Saturday, 27 December 2014

Top Ten Reads of 2014

Here are the ten best reads I experienced in 2014. They are in no particular order, nor were they all published in 2014 (but most were). These are just the ten best that I read this year.

The list is very personal, so expect a lot of Science and Science Fiction.

Lewis Dartnell achieves the near impossible by writing an instruction manual for rebooting civilisation. Sure there may be an awful lot of chemistry and science, but that is what civilisation is founded upon.  Learn the best way to preserve food, make shelter and make everyday goods. A great read for scientists, science enthusiasts and doomsday preppers.

See full review on Goodreads.

18490637Jo Walton's charming and moving "My Real Children" will make great reading for both SF enthusiasts and even general readers. Much the same premise as the movie "Sliding Doors" we follow one woman through two alternate twentieth centuries as her life unfolds. Full of lovely characters and intriguing situations. Oh and it is wrapped up with great finesse.

See my full review on Goodreads.

Jesse Bering, a homosexual evolutionary psychologist, pens yet another funny, insightful and thought provoking look at human sexuality. While his previous works have been great, this volume is more cohesive and presents a much stronger moral and scientific message than the others. Definitly not a book for gran, but one that deserves to be widely read.

See my review on Goodreads.

20729580Theo Gray is back "The Elements"-style with "Molecules". Another wonderful coffee-table science book that is pure nerd-porn in so many ways. Separate, the text or the illustrations or the luscious photography would be enough for a winning book. Together they make something wondrous. Buy it for a Professor or a 10 year old. Both will love it equally.

See my review on Goodreads.

Colonel Chris Hadfield surprised us all with his autobiography this year. Not only did we get to learn more about the magnificent man, but Chris laid out advice from a successful career in space administration. And the advice is very general and applicable to most of your pursuits.

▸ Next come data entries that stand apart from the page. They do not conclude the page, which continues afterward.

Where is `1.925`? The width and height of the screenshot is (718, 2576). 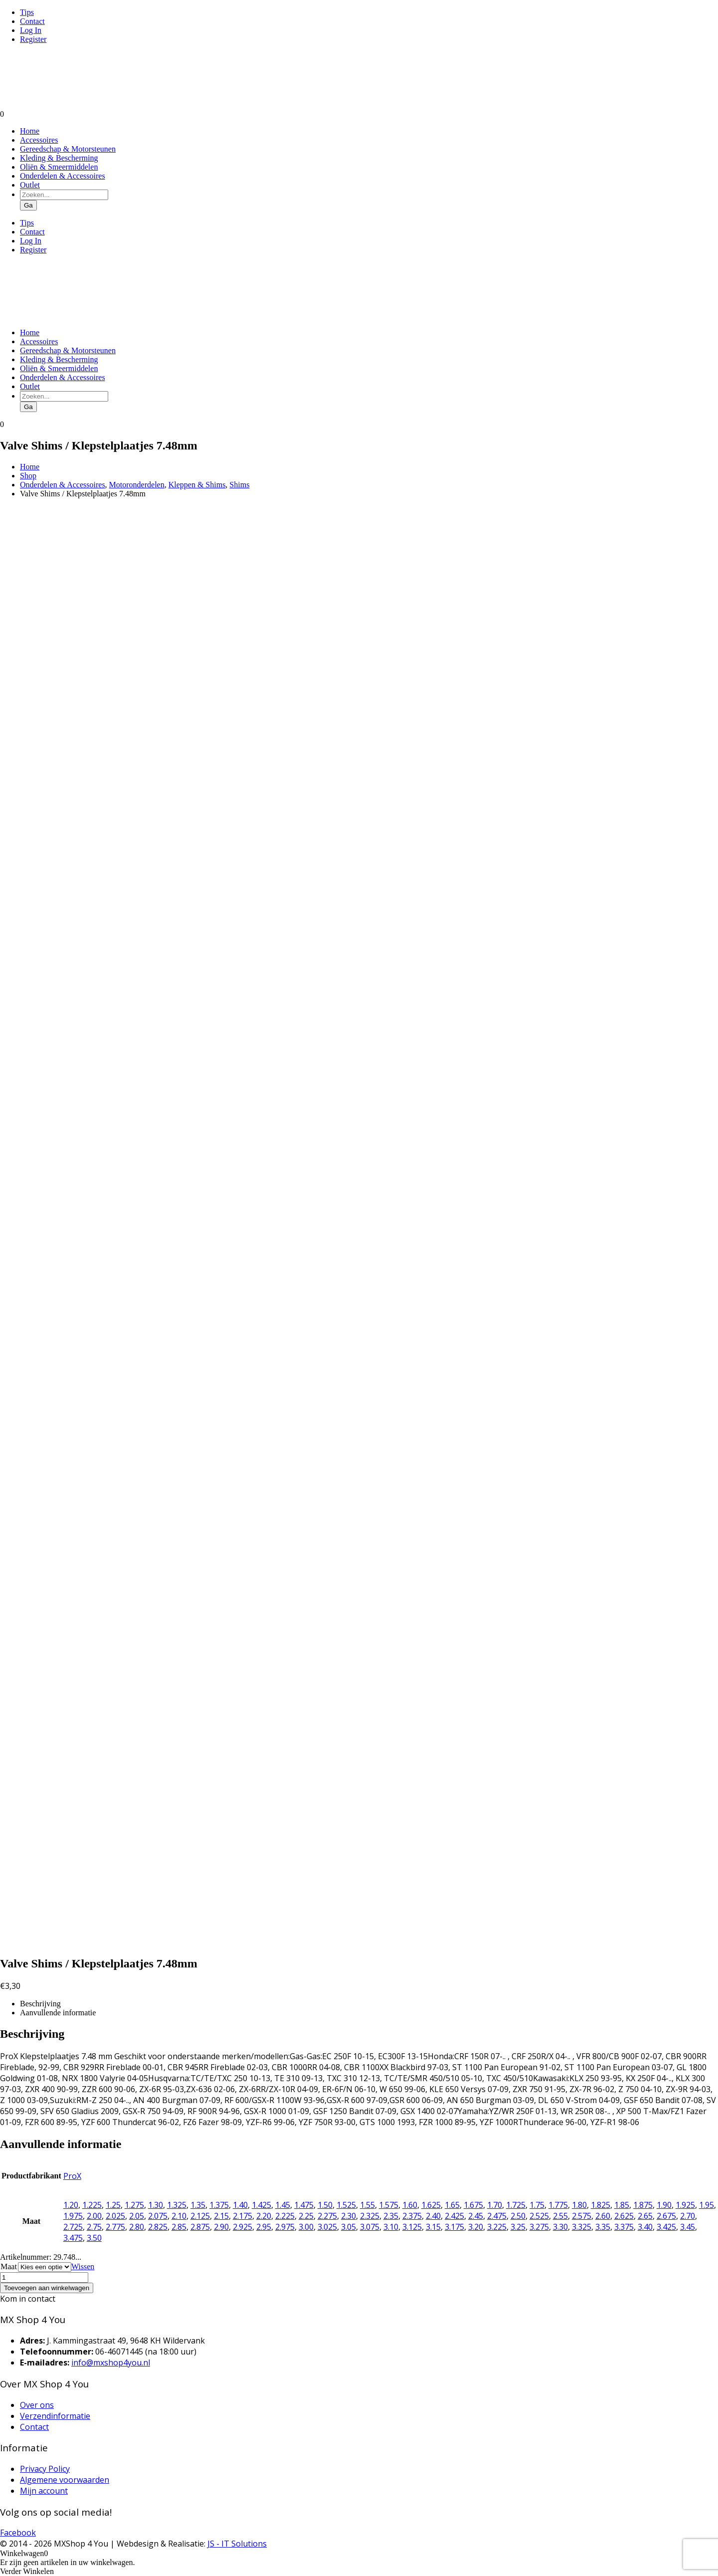
1.925 is located at coordinates (685, 2204).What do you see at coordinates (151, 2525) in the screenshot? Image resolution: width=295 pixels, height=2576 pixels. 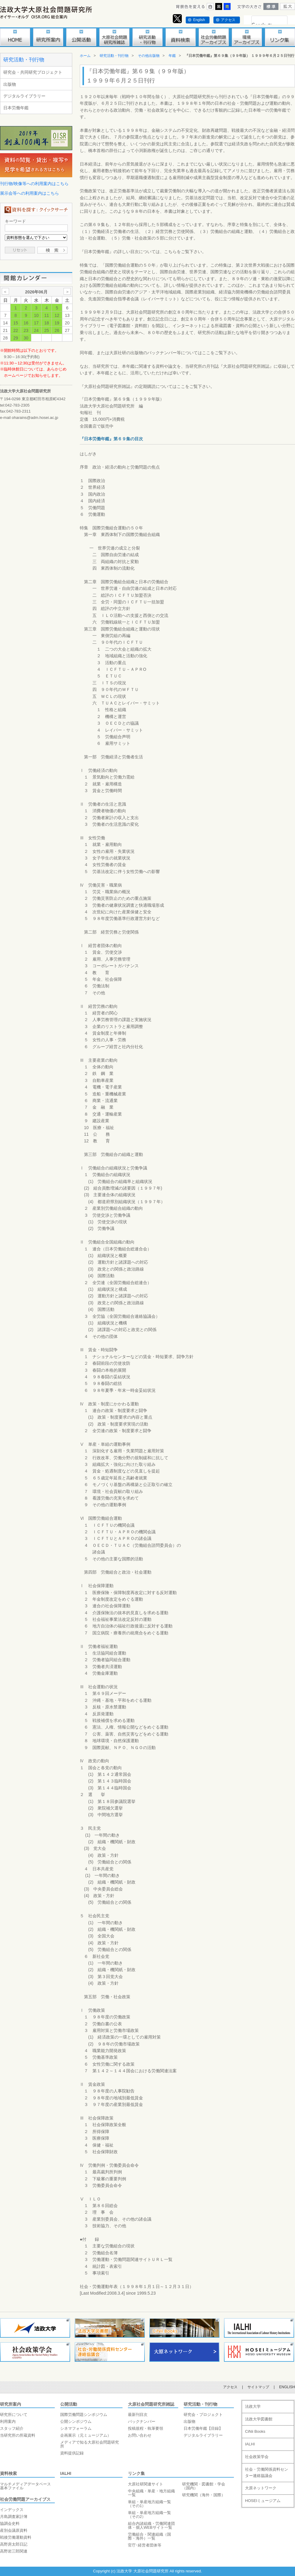 I see `組合内諸組織・労働関連団体・個人WEBサイト一覧` at bounding box center [151, 2525].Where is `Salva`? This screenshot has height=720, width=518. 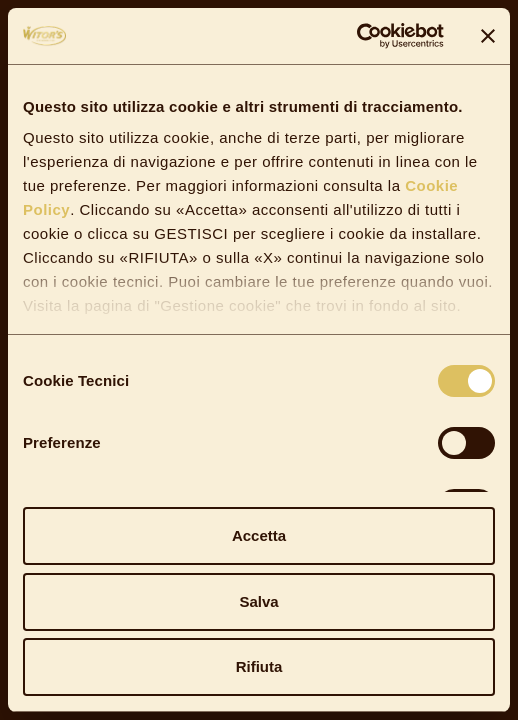 Salva is located at coordinates (258, 601).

I went in with a certain expectation and came out the other end humbled, motivated and endeared. Great inspiration for scientists, engineers or mathematicians.

See my review on Goodreads.

20518872Finally translated from it's original Chinese, English readers experienced Liu Cixin's "The Three-Body Problem" for the first time this year. This SF story tells of a first contact scenario unlike any other and is genuinely haunting and nightmare-worthy to anyone in the sciences. A fascinating read and I cannot wait for the following volumes in this trilogy to be published. A must read for SF fans.

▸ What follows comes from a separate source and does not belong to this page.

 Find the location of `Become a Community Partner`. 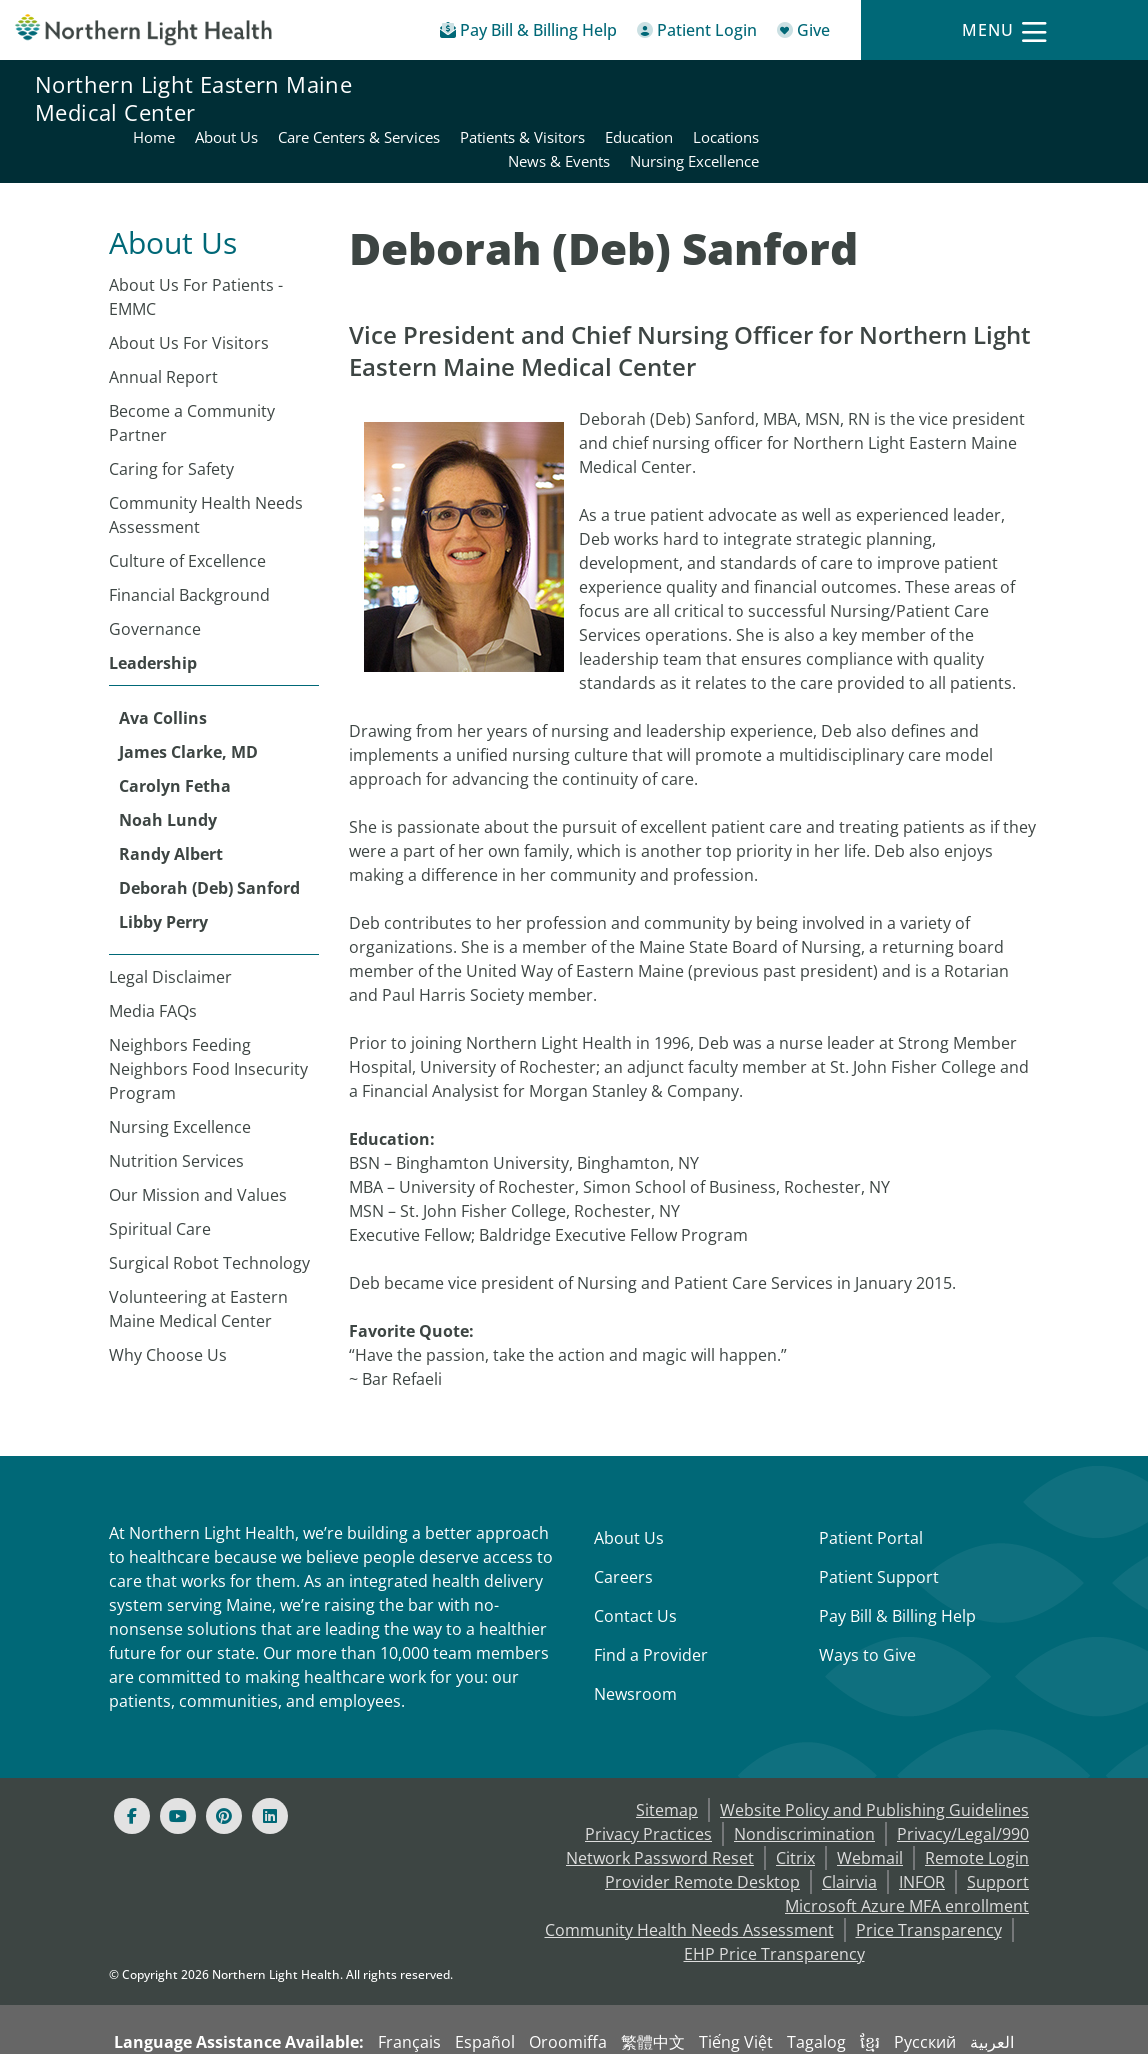

Become a Community Partner is located at coordinates (192, 375).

See my review on Goodreads.


Judith Schalansky has published "Atlas of Remote Islands" in English. Each double page is a map of a remote island followed by an interesting story about it's history or geography. Most of these islands are unable to be visited by us mere mortals and this volume may be the only way to reach them. A definite buy for map enthusiasts, armchair travellers and geo-nerds.

See my review on Goodreads.


Ben Aaronovitch's Peter Grant series has been out for a while now and while I was a great fan of his Doctor Who writing I was reluctant to try his 'urban fantasy' as I tend to despise this genre. I did eventually get around to trying it and I am sorry that I left it for so long. While the series is not ground-breaking nor likely to win any literature awards the stories are fascinating and the characters are well-drawn. And mostly they are just damn good fun. Recommended for SF and Fantasy fans even if they are fussy and discerning.

See my review on Goodreads.


Paul Bogard's, "The End of Night" is the author's lament to the dwindling night sky. Light pollution is taking over our skies and our lives. Paul takes us on a geographical journey from the brightest to the darkest night-times while along the way looking at how we deal with night culturally and biologically. A definite call-to-arms for those few of us that bother to look up.

See my review on Goodreads.


Randall Munroe has published a collection of witty answers to seemingly impossible questions in "What If?" Famous from his webcomic, Randall brings hardcore science, yet light-hearted and funny answers to problems such as what if the sun would suddenly cease to shine and from what height you would need to drop a steak to cook it with its kinetic energy. Brilliant reading for nerds from 8 to 80 years old.

See my review on Goodreads.

This list was difficult to decide upon and I feel I need to give honourable mentions to Andy Weir's "The Martian", "Moon Dust" by Andrew Smith and "Discovering Scarfolk" by Richard Littler.

Looking forward to new discoveries in 2015.